KUSURSUZ- 4. Bölüm

651 52 11
                                    

Antonio..
Melek..

💜💜
Merhaba

***
Defile günü.

Uyandığımda saat sabahın yedisiydi.
Alarmımı sabah saat erkene kurmuştum. Bugün dışarı çıkmayacaktık otelde kalıp biraz çalışmayı planlıyorduk. Burda olduğumuz bir kaç gün yeterince gezmiştik zaten.
Harika yerler gezip gördük hepsi bir harikaydı özellikle sokaklarının arasından akan suyu bir muhteşemdi.
Çok farklı yemekler yedik sokak lezzetleri tattık gerçekten de güzeldi.

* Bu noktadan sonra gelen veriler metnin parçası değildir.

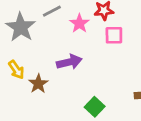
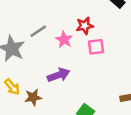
brown star: (38, 84) -> (33, 97), turned 30

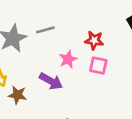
pink star: (64, 40) -> (68, 59), moved
purple arrow: (59, 75) -> (51, 81), turned 30

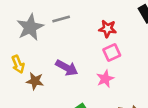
pink star: (68, 59) -> (105, 79), moved
pink square: (98, 65) -> (112, 53), turned -36

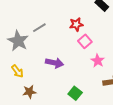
pink star: (105, 79) -> (98, 61), moved
brown star: (35, 81) -> (29, 92), moved

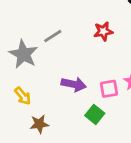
pink square: (85, 41) -> (109, 89), moved, turned 32
green square: (75, 93) -> (95, 114), moved

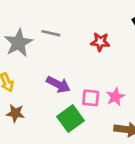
gray line: (53, 36) -> (51, 33), turned 30
green square: (95, 114) -> (71, 119), size x1.4

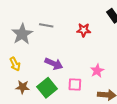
pink square: (91, 98) -> (75, 84), moved
green square: (71, 119) -> (47, 88), moved

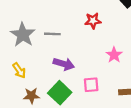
gray line: (46, 25) -> (52, 34), moved
pink star: (97, 71) -> (114, 55), moved

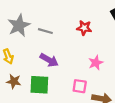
pink square: (91, 85) -> (80, 86), moved
green square: (60, 93) -> (39, 85), turned 36

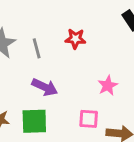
red star: (84, 28) -> (75, 39), moved
gray line: (45, 31) -> (37, 48), turned 64

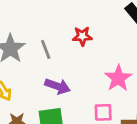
pink star: (108, 86) -> (118, 78), size x1.4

Bu süre içinde ailemle iletişimimi hiç kesmedim.
Onları gerçekten de özlemiştim.
Bugün heyecanlı bir gün olacak. Bizde işimizi halledip artık ailelerimize kavuşacaktık.
Gezdiğimiz gördüğümüz yerlerden ailemin hoşuna gideceğini düşündüğüm bir kaç şeyde almıştım.
Seline, anneme,babama..

Şimdi ise kalkıp hazırlanmam gerekiyor çünkü ali sabah kahvaltısını dışarda yapmamız söyledi.
Otelde kalıp biraz çalışmam gerektiğini söyleyip kibarca bir şekilde ret etmiştim. Ama o da ısrar edince kırmayıp kabul etmiştim.

Dün erken yattığım için bugün kendimi dinç hissediyordum.

Hızla yerimden kalkıp banyoya doğru ilerledim.
İşlerimi hallettikten sonra tekrar odama döndüm. Valizime yönelip içinden rahat bir şeyler çıkarıp giydim. Aynanın karşısına geçip saçımı taradıktan sonra yüzüme hafif bir makyaj yaptım. Çıkma vaktine yakın odamı da biraz topladıktan sonra telefonumu ve çantamı alıp aşağı indim.

Hızlı adımlarla asansöre doğru ilerledim aliyi aşağıda bekleyecektim hem o sırada annemleri arayıp konuşmak için vaktim olurdu.

Asansörün kapısı açılınca seri bir şekilde içine girip birinci katın düğmesine bastım.
Asansör yavaş yavaş inerken kimse içine girmemişti taki sekizinci katta durana kadar.
Birden durunca merakla baktım Kapıya. Kapı açılınca karşımda gördüğüm üç siyah takım elbiseli adam bana bakmadan içeri girdi.
İri yarılı adamlar resmen dev kadar boylarıyla etrafa korku salıyordular. İzbandut gibi adamların yanında tam bir cüce gibi durmuştum.
Aramızda mesafe vardı ama kesinlikle boylarımızı karşılaştırabiliyordum.
Geçmeleri için biraz arkaya doğru geriledim öyleki sırtım aynalı duvara çarpmıştı.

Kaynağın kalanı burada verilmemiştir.